Monday, December 6, 2010

‘Travels with My Aunt’ Filled With Skilled Performances, Worldly Energy (Patch.com, 12/4/2010)

This could not have been what British author Graham Greene envisioned when he penned Travels with My Aunt in 1969 — that a stage adaptation of his novel featuring four male actors portraying more than 25 characters would spiral toward the absurd at the risk of its charm.

And yet, that's precisely what the Glencoe-based Writers' Theatre's has delivered with its own presentation of Travels with My Aunt. At times, silly; at times, outlandish; but always, dynamic and spirited and charismatic enough to maintain interest and intrigue, this Writers' Theatre production succeeds as much in its daring execution of a complex play as its embrace of Greene's captivating narrative.

What actors LaShawn Banks, Sean Fortunato, John Hoogenakker, and Jeremy Sher pull off in Travels with My Aunt is nothing short of astounding. In the 140-minute comedic drama, the four actors shift character to character with veteran skill, alternating voices and mannerisms, posture and position to produce the engaging story of Henry Pulling.

The mild-mannered Henry, a retired banker content to snatch his only entertainment from the blossoming dahlias in the garden of his Southwood, England, bachelor home, attends his mother's wake only to be reunited with his Aunt Augusta, an eccentric character who often leaves Henry "too surprised by her vulgarity to speak."

His long-absent aunt's coaxing soon pulls Henry from the comforts of suburban life into shady international adventures that reveal plenty about the retired bachelor's character and even more about his own unsolved backstory. Though the play begins with death, it is Henry who finds life. His decision to live as a tourist in his 75-year-old aunt's world soon unpacks his life's mysteries.

The performances at this Glencoe theatre — a 50-seat, wood-beamed space tucked into the rear of the Books on Vernon retail store — are what make the Giles Havergal stage adaptation work.

In his Writers' Theatre directorial debut, Stuart Carden, the company's associate artistic director, asks much of his performance quartet. And each of them delivers, all of them playing the role of Henry at times and switching to other characters on call. In the hands of a less capable cast, the drama could dizzy into slapstick and caricatures. It never does.

Banks, a Writers' Theatre veteran, excites as the charged Wordsworth, AuntAugusta's Sierra Leone boy toy, before transforming into a cop at one stop and an elusive international revolutionary at another. Hoogenakker navigates the tricky theatrical terrain of playing a teenage girl traveling the Orient Express, a Philadelphia-bred government agent, and a Paraguayan teen. Sher, frequently tucked on the side, serves as the utility man, filling in where necessary, shifting languages at will, and crafting some of the production's sound effects, including a train's lumbering movement with an umbrella. And as the lone Aunt Augusta, Fortunato dazzles with sharp wit and thespian commitment, arguably the production's most striking performance.

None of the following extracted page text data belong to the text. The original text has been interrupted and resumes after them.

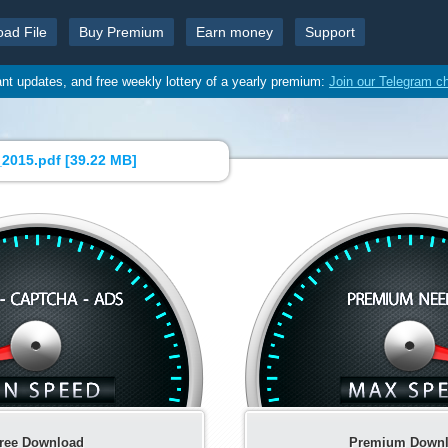
oad File
Buy Premium
Earn money
Support
ant updates, and free weekly lottery of a yearly premium:
Join our Telegram c
2015.pdf [
39.22 MB
]
ree Download
Premium Down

Though certain dialogue falls into the trappings of British humor that makes Monty Python a comedic classic to some and dumbfounding to others, the four actors' performance generates enough goodwill and enthusiasm to bypass that modest shortcoming. Individually, the cast is focused and disciplined; collectively, they are a symphony of dramatic quality.

This Writers' Theatre production is one grounded in energy and wit, always quickbut never in a hurry. In time, despite the story's mystery and rapid pace, the characters find their own slice of peace and the puzzle's picture emerges, thereby generating the performance's final, fitting line: "God's in His heaven; all is right in the world."

Indeed, all is right, even if Greene, an adventurous traveler in his own right, could have never envisioned this journey from novel to stage.